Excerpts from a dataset
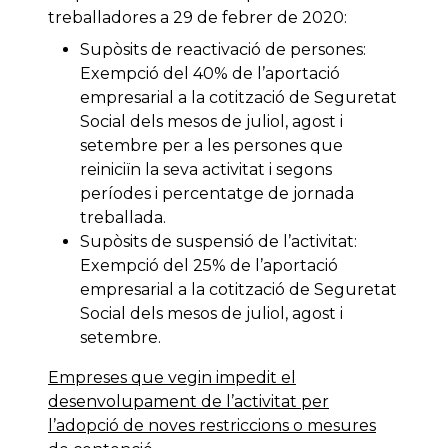
treballadores a 29 de febrer de 2020:
Supòsits de reactivació de persones:
Exempció del 40% de l’aportació
empresarial a la cotització de Seguretat
Social dels mesos de juliol, agost i
setembre per a les persones que
reiniciïn la seva activitat i segons
períodes i percentatge de jornada
treballada.
Supòsits de suspensió de l’activitat:
Exempció del 25% de l’aportació
empresarial a la cotització de Seguretat
Social dels mesos de juliol, agost i
setembre.
Empreses que vegin impedit el
desenvolupament de l’activitat per
l’adopció de noves restriccions o mesures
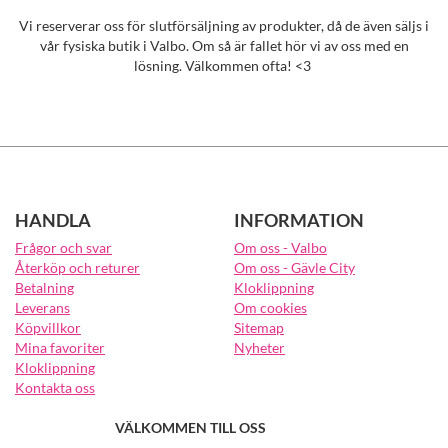
Vi reserverar oss för slutförsäljning av produkter, då de även säljs i
vår fysiska butik i Valbo. Om så är fallet hör vi av oss med en
lösning. Välkommen ofta! <3
HANDLA
INFORMATION
Frågor och svar
Om oss - Valbo
Återköp och returer
Om oss - Gävle City
Betalning
Kloklippning
Leverans
Om cookies
Köpvillkor
Sitemap
Mina favoriter
Nyheter
Kloklippning
Kontakta oss
VÄLKOMMEN TILL OSS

What to do: Reply with an exact copy of the lines running from the one containing "Om oss - Gävle City" through the end of the entries above, both ends included.

Answer space:
Om oss - Gävle City
Betalning
Kloklippning
Leverans
Om cookies
Köpvillkor
Sitemap
Mina favoriter
Nyheter
Kloklippning
Kontakta oss
VÄLKOMMEN TILL OSS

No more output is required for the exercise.